• [Exercise goal]
Copy the records below exactly as they stand. Leave out the pictures.

• [Material provided]
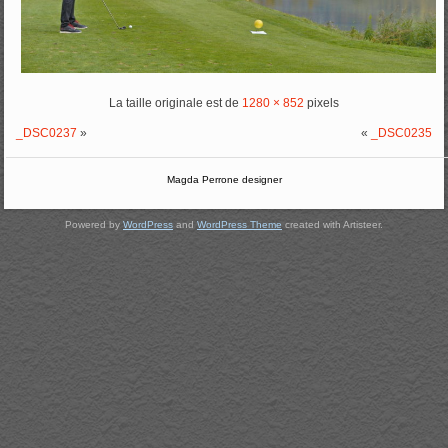
La taille originale est de
1280 × 852
pixels
_DSC0237
»
«
_DSC0235
Magda Perrone designer
Powered by
WordPress
and
WordPress Theme
created with Artisteer.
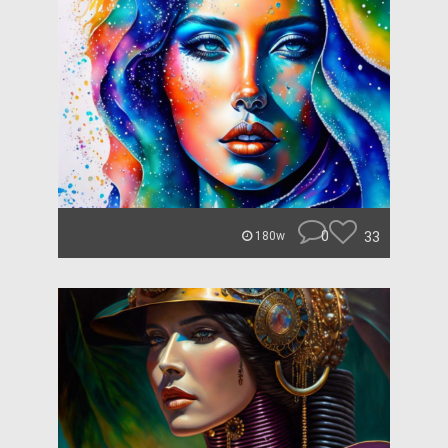
0
33
180w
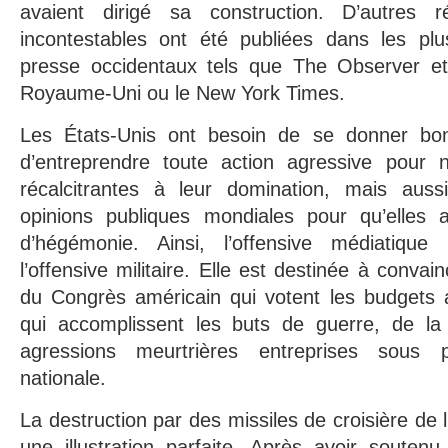
avaient dirigé sa construction. D’autres ré
incontestables ont été publiées dans les pl
presse occidentaux tels que The Observer e
Royaume-Uni ou le New York Times.
Les États-Unis ont besoin de se donner bo
d’entreprendre toute action agressive pour n
récalcitrantes à leur domination, mais auss
opinions publiques mondiales pour qu’elles a
d’hégémonie. Ainsi, l’offensive médiatiqu
l’offensive militaire. Elle est destinée à convai
du Congrès américain qui votent les budgets ai
qui accomplissent les buts de guerre, de la 
agressions meurtrières entreprises sous 
nationale.
La destruction par des missiles de croisière de l
une illustration parfaite. Après avoir soutenu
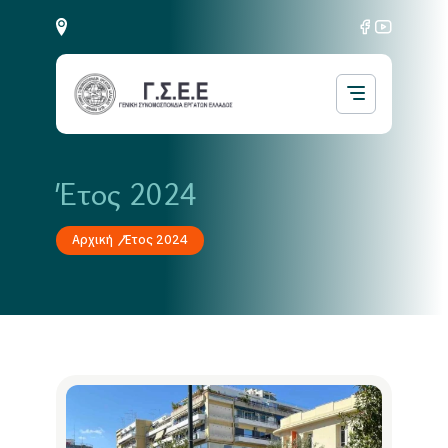
Έτος 2024
Αρχική
Έτος 2024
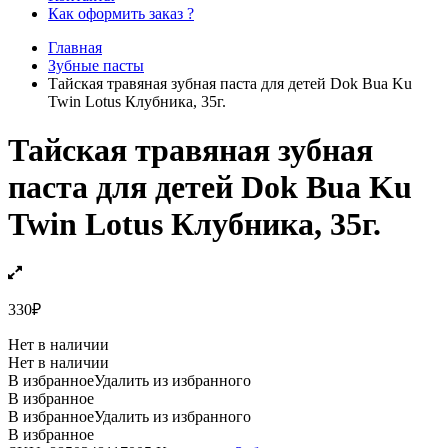
Как оформить заказ ?
Главная
Зубные пасты
Тайская травяная зубная паста для детей Dok Bua Ku
Twin Lotus Клубника, 35г.
Тайская травяная зубная
паста для детей Dok Bua Ku
Twin Lotus Клубника, 35г.
330
₽
Нет в наличии
Нет в наличии
В избранное
Удалить из избранного
В избранное
В избранное
Удалить из избранного
В избранное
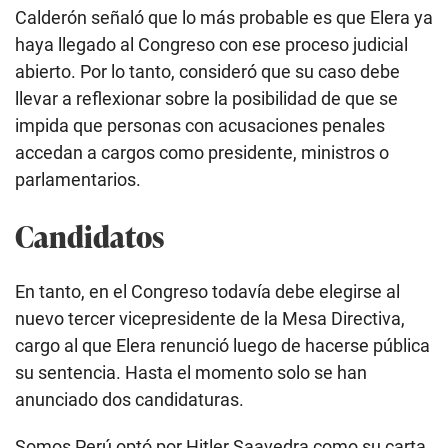
Calderón señaló que lo más probable es que Elera ya
haya llegado al Congreso con ese proceso judicial
abierto. Por lo tanto, consideró que su caso debe
llevar a reflexionar sobre la posibilidad de que se
impida que personas con acusaciones penales
accedan a cargos como presidente, ministros o
parlamentarios.
Candidatos
En tanto, en el Congreso todavía debe elegirse al
nuevo tercer vicepresidente de la Mesa Directiva,
cargo al que Elera renunció luego de hacerse pública
su sentencia. Hasta el momento solo se han
anunciado dos candidaturas.
Somos Perú optó por Hitler Saavedra como su carta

• [Solution for this exercise]
La taille originale est de
1280 × 852
pixels
_DSC0237
»
«
_DSC0235
Magda Perrone designer
Powered by
WordPress
and
WordPress Theme
created with Artisteer.
0
33
180w
avaient dirigé sa construction. D’autres ré
incontestables ont été publiées dans les pl
presse occidentaux tels que The Observer e
Royaume-Uni ou le New York Times.
Les États-Unis ont besoin de se donner bo
d’entreprendre toute action agressive pour n
récalcitrantes à leur domination, mais auss
opinions publiques mondiales pour qu’elles a
d’hégémonie. Ainsi, l’offensive médiatiqu
l’offensive militaire. Elle est destinée à convai
du Congrès américain qui votent les budgets ai
qui accomplissent les buts de guerre, de la 
agressions meurtrières entreprises sous 
nationale.
La destruction par des missiles de croisière de l
une illustration parfaite. Après avoir soutenu
Έτος 2024
Αρχική
Έτος 2024
Как оформить заказ ?
Главная
Зубные пасты
Тайская травяная зубная паста для детей Dok Bua Ku
Twin Lotus Клубника, 35г.
Тайская травяная зубная
паста для детей Dok Bua Ku
Twin Lotus Клубника, 35г.
330
₽
Нет в наличии
Нет в наличии
В избранное
Удалить из избранного
В избранное
В избранное
Удалить из избранного
В избранное
Calderón señaló que lo más probable es que Elera ya
haya llegado al Congreso con ese proceso judicial
abierto. Por lo tanto, consideró que su caso debe
llevar a reflexionar sobre la posibilidad de que se
impida que personas con acusaciones penales
accedan a cargos como presidente, ministros o
parlamentarios.
Candidatos
En tanto, en el Congreso todavía debe elegirse al
nuevo tercer vicepresidente de la Mesa Directiva,
cargo al que Elera renunció luego de hacerse pública
su sentencia. Hasta el momento solo se han
anunciado dos candidaturas.
Somos Perú optó por Hitler Saavedra como su carta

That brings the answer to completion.